Recomendo, todavia, que a subida do caminho prossiga porque, 200 metros adiante, os mais persistentes terão a oportunidade de encontrar, irrepreensivelmente restaurada, a antiga capela seiscentista – dita de São João. Por detrás do muro está a quinta com o mesmo nome, hoje propriedade do engenheiro Aurélio Tavares, empresário e coleccionador de arte. Por sua iniciativa, com projecto do arquitecto João Nóbrega, a quinta trouxe a uma freguesia onde a iliteracia urbanística tem imperado aquilo a que Silvestre Ribeiro, em meados do século XIX, apelidou de “aspecto de civilização”.

Trata-se de uma intervenção exemplar em que o projecto de arquitectura, sem abdicar da contemporaneidade de materiais e soluções, consegue recuperar as antigas estruturas da quinta – palheiro, manjedoura, adega – atribuindo-lhes novos usos ou, pura e simplesmente, mantendo-os. É o caso da adega que, integrando um circuito de visita à quinta, continuará a fazer parte da sua função matricial: a produção de vinho. De assinalar o espaço dedicado a residências artísticas, que a nascente aflora sobre o muro do caminho de São João e a poente flutua sobre o campo de vinha – um volume revestido a tabuado de madeira pintada que imaginosamente reproduz a forma ancestral do telhado de duas águas que veio substituir.

De notar é também a sobriedade e destreza da intervenção no que se refere à recuperação da casa mãe, em particular a introdução do alpendre que é a um tempo sombreamento do espaço de estadia exterior e suporte de um grande número de painéis fotovoltaicos imperceptíveis do jardim.
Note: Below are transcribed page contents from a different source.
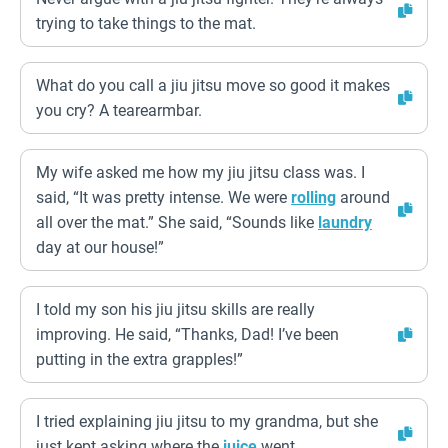
trying to take things to the mat.
What do you call a jiu jitsu move so good it makes
you cry? A tearearmbar.
My wife asked me how my jiu jitsu class was. I
said, “It was pretty intense. We were
rolling
around
all over the mat.” She said, “Sounds like
laundry
day at our house!”
I told my son his jiu jitsu skills are really
improving. He said, “Thanks, Dad! I’ve been
putting in the extra grapples!”
I tried explaining jiu jitsu to my grandma, but she
just kept asking where the
juice
went.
Mas o que verdadeiramente é de sublinhar – e mais se distancia dos estropícios que atravancam a paisagem do Estreito – é a galeria de exposições semienterrada sob o campo de vinha. Uma incisão cirúrgica no terreno deixa a descoberto a porta que se abre discretamente ao visitante; alinhadas pelas fiadas da videira três clarabóias levam luz natural ao interior; num pequeno saguão água e luz fazem vibrar uma escultura de Alfredo Ceschiatti... Como não se deixar seduzir por esta hábil e educada vontade de projectar respeitando a paisagem naquilo que ela tem de mais genuíno?